On the other hand, the reduction of multiple injections reduces the total amount of delivered vasoconstrictor and may be useful for cardiovascular-compromised patients that required maxillary anesthesia. For maxillary mucogingival procedures, the AMSA nerve block with palatal delivery of anesthetic with vasoconstrictor provides excellent hemostasis and reduces the need for multiple re-injections to obtain hemostatic control during periodontal procedures or graft harvest.[13,14]

One of the main disadvantages of the AMSA nerve block is that palatal injections are generally considered the most painful injections.[18] Wahl et al.[19] showed that palatal injections caused significantly more pain than other intraoral injections, probably due to the result of pressure. However, in our study, severe pain during the technique was not reported, possibly due to the prior application of topical anesthetic and the slow and controlled injection of the anesthetic solution. Other problem of this technique is that it is restricted only for the five anterior maxillary teeth and procedures such as periodontal surgeries require anesthesia of the full maxillary arch that may complement with another technique.

A second technique that would produce anesthesia from the central incisor to second premolar with a single injection is the infraorbital nerve block (IONB).

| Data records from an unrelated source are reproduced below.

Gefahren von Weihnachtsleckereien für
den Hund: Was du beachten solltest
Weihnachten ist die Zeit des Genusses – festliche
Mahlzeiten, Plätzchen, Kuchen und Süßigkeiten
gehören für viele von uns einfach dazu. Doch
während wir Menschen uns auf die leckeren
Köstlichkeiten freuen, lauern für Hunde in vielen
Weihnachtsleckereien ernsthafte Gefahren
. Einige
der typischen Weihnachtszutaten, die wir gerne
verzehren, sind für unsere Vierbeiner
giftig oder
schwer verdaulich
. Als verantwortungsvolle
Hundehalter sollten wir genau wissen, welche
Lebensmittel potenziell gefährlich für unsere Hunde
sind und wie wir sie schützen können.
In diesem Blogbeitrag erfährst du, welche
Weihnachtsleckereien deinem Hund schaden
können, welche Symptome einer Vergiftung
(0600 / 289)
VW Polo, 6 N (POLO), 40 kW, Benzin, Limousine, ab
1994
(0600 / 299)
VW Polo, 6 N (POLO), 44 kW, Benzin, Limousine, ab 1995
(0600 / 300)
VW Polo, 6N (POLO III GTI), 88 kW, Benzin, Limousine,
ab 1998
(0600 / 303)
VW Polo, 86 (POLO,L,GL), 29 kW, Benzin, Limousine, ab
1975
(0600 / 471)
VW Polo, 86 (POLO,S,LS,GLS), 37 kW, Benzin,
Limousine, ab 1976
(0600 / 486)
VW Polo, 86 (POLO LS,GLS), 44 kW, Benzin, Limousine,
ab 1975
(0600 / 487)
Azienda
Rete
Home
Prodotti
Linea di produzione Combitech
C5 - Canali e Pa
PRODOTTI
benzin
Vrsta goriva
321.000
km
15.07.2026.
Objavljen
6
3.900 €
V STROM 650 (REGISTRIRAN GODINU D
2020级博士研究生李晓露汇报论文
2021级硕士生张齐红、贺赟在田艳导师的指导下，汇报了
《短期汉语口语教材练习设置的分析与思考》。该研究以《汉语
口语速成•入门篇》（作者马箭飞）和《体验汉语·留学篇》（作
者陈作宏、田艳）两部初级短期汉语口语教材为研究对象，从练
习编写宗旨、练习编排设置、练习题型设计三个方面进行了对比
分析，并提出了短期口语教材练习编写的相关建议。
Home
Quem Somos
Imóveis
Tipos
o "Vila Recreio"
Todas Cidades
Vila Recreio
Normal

Having the advantage that the injection site is not in the palate, it is therefore less painful, but with the inconvenience of causing facial numbness. Karkut et al.[20] in their study found that IONBs were ineffective in providing profound pulpal anesthesia of the maxillary central incisor (15% success rate) and lateral incisor (22% success rate). The pulpal anesthesia success rate was 92% for the canine and 80% for first and second premolars. Pulpal anesthesia did not last for an hour in any of the teeth.[20] Moreover, Berbeich et al.[21] obtained similar results in 40 patients with IONB where pulpal anesthesia was ineffective in providing profound anesthesia of maxillary central and lateral incisors. Successful pulpal anesthesia of the canine and first and second premolars ranged from 75-92%.

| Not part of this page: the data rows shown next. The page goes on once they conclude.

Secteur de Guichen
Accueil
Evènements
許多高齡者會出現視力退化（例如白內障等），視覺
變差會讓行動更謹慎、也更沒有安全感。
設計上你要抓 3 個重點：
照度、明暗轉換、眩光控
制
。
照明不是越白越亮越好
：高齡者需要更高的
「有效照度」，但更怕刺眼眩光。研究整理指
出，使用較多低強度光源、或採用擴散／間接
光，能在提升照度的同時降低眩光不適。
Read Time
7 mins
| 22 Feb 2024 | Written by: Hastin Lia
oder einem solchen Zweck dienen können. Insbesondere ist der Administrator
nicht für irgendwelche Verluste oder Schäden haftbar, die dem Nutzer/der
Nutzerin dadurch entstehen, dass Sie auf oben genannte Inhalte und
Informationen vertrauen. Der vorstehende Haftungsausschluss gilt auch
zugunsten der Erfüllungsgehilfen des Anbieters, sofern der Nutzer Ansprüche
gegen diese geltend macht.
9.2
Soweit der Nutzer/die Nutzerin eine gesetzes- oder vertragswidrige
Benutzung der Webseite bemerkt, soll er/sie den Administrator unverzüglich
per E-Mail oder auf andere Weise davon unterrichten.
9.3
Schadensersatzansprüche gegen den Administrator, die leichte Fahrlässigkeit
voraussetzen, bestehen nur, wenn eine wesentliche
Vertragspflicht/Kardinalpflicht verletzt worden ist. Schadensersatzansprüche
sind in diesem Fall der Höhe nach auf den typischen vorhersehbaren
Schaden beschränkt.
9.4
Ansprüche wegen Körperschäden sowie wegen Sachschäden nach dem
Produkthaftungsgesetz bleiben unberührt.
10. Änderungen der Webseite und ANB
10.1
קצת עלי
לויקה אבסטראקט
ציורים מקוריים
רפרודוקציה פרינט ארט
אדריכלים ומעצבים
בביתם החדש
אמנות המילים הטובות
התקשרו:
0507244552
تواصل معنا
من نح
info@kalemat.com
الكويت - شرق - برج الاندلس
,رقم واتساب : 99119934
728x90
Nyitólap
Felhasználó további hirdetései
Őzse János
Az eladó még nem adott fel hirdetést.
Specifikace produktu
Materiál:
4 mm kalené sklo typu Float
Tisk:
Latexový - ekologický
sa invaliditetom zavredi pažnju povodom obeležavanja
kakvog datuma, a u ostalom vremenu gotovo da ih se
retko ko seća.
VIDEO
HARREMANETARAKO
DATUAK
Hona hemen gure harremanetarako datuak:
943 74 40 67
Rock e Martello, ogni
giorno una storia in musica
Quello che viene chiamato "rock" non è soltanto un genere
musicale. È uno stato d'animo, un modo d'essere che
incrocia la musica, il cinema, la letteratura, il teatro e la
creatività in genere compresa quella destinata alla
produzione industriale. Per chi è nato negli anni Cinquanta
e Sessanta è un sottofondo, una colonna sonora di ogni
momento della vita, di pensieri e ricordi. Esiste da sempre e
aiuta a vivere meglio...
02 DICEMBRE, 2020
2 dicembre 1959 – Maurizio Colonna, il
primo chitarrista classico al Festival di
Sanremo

These previously discussed studies occupy anesthetic evaluation protocols similar to those in our study, but getting better rates of success with the IONB. Although Corbett et al.[22] conducted a study to compare the efficacy of the AMSA nerve block with that of the IONB in achieving pulpal anesthesia in the anterior maxilla, anesthetic success was significantly greater with the AMSA nerve block than with the IONB in central and lateral incisors; however, anesthesia was achieved in only 42.9% of central incisors with the AMSA nerve block. The authors observed a significantly greater number of anesthetic success episodes in the premolar and canine teeth after IONB. The incidence of subjective lip numbness was 100% after IONB and 14.3% after AMSA nerve block. There was no significant difference in the rates of injection discomfort between the two techniques. The authors conclude that the IONB has better success rates of pulpal anesthetic, but AMSA has the advantage that the same injection has the same potential to provide pulpal anesthesia from central incisor to second premolar. In addition, the AMSA nerve block anesthetize palatine tissue without causing facial numbness.

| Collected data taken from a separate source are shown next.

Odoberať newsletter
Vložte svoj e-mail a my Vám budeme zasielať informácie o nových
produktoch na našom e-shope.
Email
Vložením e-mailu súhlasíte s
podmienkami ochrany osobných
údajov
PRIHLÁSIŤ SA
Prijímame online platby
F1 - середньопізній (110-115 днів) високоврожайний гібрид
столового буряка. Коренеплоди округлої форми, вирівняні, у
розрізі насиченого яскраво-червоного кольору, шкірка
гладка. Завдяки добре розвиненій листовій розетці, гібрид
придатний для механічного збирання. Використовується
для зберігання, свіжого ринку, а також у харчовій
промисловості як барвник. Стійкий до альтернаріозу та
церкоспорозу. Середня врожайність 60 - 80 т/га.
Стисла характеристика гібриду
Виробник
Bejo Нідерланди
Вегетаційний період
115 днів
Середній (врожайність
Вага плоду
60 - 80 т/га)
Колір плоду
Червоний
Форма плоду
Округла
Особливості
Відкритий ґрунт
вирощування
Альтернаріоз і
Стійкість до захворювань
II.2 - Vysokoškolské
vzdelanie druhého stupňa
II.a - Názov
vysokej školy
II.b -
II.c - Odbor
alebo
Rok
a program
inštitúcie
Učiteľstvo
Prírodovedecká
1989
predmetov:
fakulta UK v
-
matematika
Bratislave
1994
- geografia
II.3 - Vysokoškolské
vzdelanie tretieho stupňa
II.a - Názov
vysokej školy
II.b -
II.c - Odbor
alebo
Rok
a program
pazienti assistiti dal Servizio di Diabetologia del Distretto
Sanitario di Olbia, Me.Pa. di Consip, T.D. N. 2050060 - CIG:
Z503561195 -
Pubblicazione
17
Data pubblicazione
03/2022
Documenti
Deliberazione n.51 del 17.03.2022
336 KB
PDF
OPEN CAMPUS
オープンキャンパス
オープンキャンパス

The shape of the palate was not recorded but we believe that there was a homogeneous distribution between the deep and shallow palate in this study. Because this anesthetic technique was applied to young population, the results may not be applied to children or the elderly.

CONCLUSION

Because of the unpredictable anesthetic success of the experimental teeth and variable anesthesia duration, the technique is disadvantageous for clinical application as the first choice, counting with other techniques that have greater efficacy in the maxilla. However, it may be clinically useful in restorative dentistry (by not anesthetizing the facial muscles and not affecting the smile line) and in periodontal surgery due to the excellent hemostatic control in palatal soft tissues.

Footnotes

Source of Support: Nil.

Conflict of Interest: None declared.